- Kyle Tabone Betts
Dead Man Talking

The old bell in the church’s belfry tolled the sixth hour into service. Day was just breaking in the quaint village of San Miguel, but of the coming sunrise there was no trace, not on this cold and dreary late November morning. The bell’s tolls were routine, a signal that a new day had dawned and it was time for the few remaining slumbering villagers to rise from their beds and begin their day. What was not routine was the terrifying scream that followed the sixth toll, the one uttered by the village’s oldest nun, Sr. Rosita.
The scream had come from the main square, where Sr. Rosita was known to collect any alms left during the night by the villagers under the oak tree every day at six in the morning. She did grow silent eventually, but not before a crowd of concerned villagers had gathered around her in the main square, wondering what had made the octogenarian scream so.

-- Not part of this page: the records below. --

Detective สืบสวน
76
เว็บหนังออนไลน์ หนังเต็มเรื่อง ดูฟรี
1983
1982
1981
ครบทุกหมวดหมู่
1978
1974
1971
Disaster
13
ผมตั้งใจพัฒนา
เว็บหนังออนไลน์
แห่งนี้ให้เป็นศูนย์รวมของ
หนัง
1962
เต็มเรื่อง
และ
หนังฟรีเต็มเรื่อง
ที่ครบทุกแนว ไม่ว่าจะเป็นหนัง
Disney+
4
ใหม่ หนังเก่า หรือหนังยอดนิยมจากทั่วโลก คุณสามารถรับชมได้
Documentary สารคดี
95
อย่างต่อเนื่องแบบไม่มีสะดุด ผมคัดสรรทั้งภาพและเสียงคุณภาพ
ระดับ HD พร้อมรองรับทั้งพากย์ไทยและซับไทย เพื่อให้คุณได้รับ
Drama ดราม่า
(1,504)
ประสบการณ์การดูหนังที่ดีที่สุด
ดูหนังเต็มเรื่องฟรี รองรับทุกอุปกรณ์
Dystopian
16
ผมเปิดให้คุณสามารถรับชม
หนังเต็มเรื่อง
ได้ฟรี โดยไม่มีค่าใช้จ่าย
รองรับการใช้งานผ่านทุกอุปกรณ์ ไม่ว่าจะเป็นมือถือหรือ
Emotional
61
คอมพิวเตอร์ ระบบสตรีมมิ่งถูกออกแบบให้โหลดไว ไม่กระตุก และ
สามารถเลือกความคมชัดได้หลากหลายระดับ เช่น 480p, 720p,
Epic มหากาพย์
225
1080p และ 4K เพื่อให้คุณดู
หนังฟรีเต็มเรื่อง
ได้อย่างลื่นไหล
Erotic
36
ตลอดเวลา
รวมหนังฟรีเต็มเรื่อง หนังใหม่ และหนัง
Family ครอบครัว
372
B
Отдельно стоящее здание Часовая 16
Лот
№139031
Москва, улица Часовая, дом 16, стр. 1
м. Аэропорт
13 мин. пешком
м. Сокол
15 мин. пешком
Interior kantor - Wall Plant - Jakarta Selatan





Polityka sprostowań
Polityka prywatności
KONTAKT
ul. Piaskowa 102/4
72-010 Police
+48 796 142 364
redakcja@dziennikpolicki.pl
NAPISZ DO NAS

They didn’t have to wonder for long; a few even joined in the screaming themselves and continued doing so long after the nun’s had come to a stop. What had made Sr. Rosita scream was this: she had knelt in prayer as usual before collecting the alms and came face-to-face with a hanged man when she rose back to her feet. The hanged man had not been there when Sr. Rosita had first taken to her knees. This she would have later sworn to, had she been of the disposition to swear to something.
The dead man was suspended by a noose-ended rope hanging from one of the oak tree’s thick branches, his neck broken and his eyes bulging, his skin rotten and his smell foul. Then, when all the villagers had gathered around the main square and the screams had come to a stop, the unthinkable happened: the dead man started talking.

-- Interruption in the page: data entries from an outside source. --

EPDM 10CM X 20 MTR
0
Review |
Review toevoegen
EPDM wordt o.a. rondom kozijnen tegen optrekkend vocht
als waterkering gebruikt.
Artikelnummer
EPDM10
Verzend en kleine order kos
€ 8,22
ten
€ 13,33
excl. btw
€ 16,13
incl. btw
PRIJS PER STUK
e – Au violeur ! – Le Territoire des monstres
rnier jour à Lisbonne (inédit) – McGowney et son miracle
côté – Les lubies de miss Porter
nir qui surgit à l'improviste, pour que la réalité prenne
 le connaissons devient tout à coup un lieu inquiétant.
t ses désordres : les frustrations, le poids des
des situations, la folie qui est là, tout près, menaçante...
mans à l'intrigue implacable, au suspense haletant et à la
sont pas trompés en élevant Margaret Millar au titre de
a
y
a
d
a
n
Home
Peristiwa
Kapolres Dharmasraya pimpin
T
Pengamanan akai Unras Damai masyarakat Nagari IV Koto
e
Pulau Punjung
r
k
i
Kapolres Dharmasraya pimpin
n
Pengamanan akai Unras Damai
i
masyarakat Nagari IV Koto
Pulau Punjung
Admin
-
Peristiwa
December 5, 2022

“You may be wondering what I am doing here,” he began, his voice grating, “a dead man talking to the living. Hear me I say, and hear me well, for I have much to say and little time to say it in.

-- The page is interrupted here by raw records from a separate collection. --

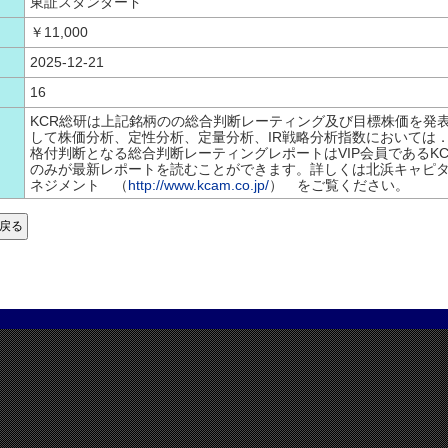
東証スタンダード
￥11,000
2025-12-21
16
KCR総研は上記銘柄のの総合判断レーティング及び目標株価を発
して株価分析、定性分析、定量分析、IR戦略分析指数においては．
格付判断となる総合判断レーティングレポートはVIP会員であるK
のみが最新レポートを読むことができます。詳しくは北浜キャピ
ネジメント （
http://www.kcam.co.jp/
） をご覧ください。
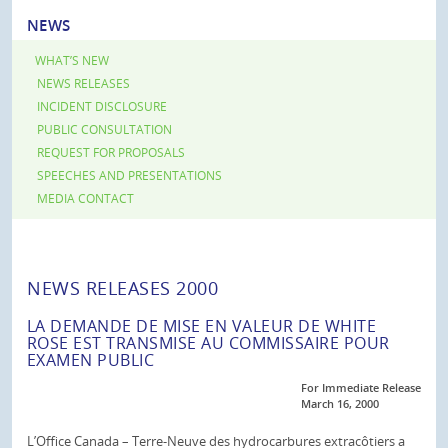
NEWS
WHAT’S NEW
NEWS RELEASES
INCIDENT DISCLOSURE
PUBLIC CONSULTATION
REQUEST FOR PROPOSALS
SPEECHES AND PRESENTATIONS
MEDIA CONTACT
NEWS RELEASES 2000
LA DEMANDE DE MISE EN VALEUR DE WHITE
ROSE EST TRANSMISE AU COMMISSAIRE POUR
EXAMEN PUBLIC
For Immediate Release
March 16, 2000
L’Office Canada – Terre-Neuve des hydrocarbures extracôtiers a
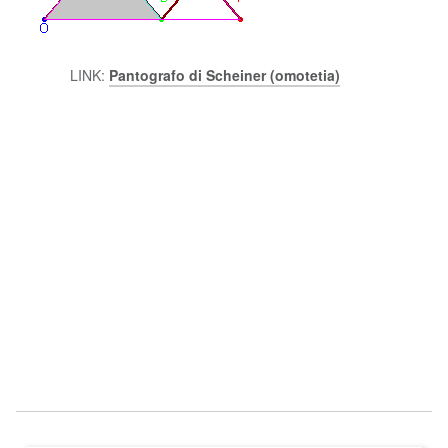
LINK:
Pantografo di Scheiner (omotetia)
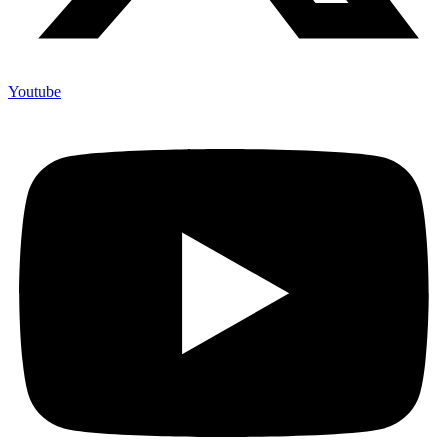
Youtube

“Like you, I counted myself among the living once, nigh onto three-hundred years ago, a life I spent plundering and pillaging. I had but one goal in life: to live in the greatest of pleasures while amassing riches and piling glory.
“I remember how it felt to take from others; to bribe corrupt officials so I could enjoy my plunder and freedom; how I lived better than a king, with all his riches and none of his responsibilities. And I remember how it felt when I was finally introduced to the gallows; when the noose tightened around my neck and the stool was kicked from under my legs; when my neck broke and my breathing stopped.
“And I remember the regret I felt as life flowed out of me when I realized I had done nothing with the life I was gifted other than take, take, take. Never had I given anything to anyone other than pain and sorrow. That was when I understood I had thrown my life away for the pleasures of materiality. As the world darkened around me, it was not joy at the life I had lived that I felt, but sorrow at the life I had wasted.
“And when darkness finally took me, I welcomed death, thinking it would put an end to my misery.
“I was wrong.
“It is only when you die that you realize how temporary and insignificant life is. Death, on the other hand, is permanent. It stretches endlessly. Your soul’s time in the land of the living is limited, imprisoned as it is in flesh and bone, but at the moment of death your soul is released and you pass into the land of the dead.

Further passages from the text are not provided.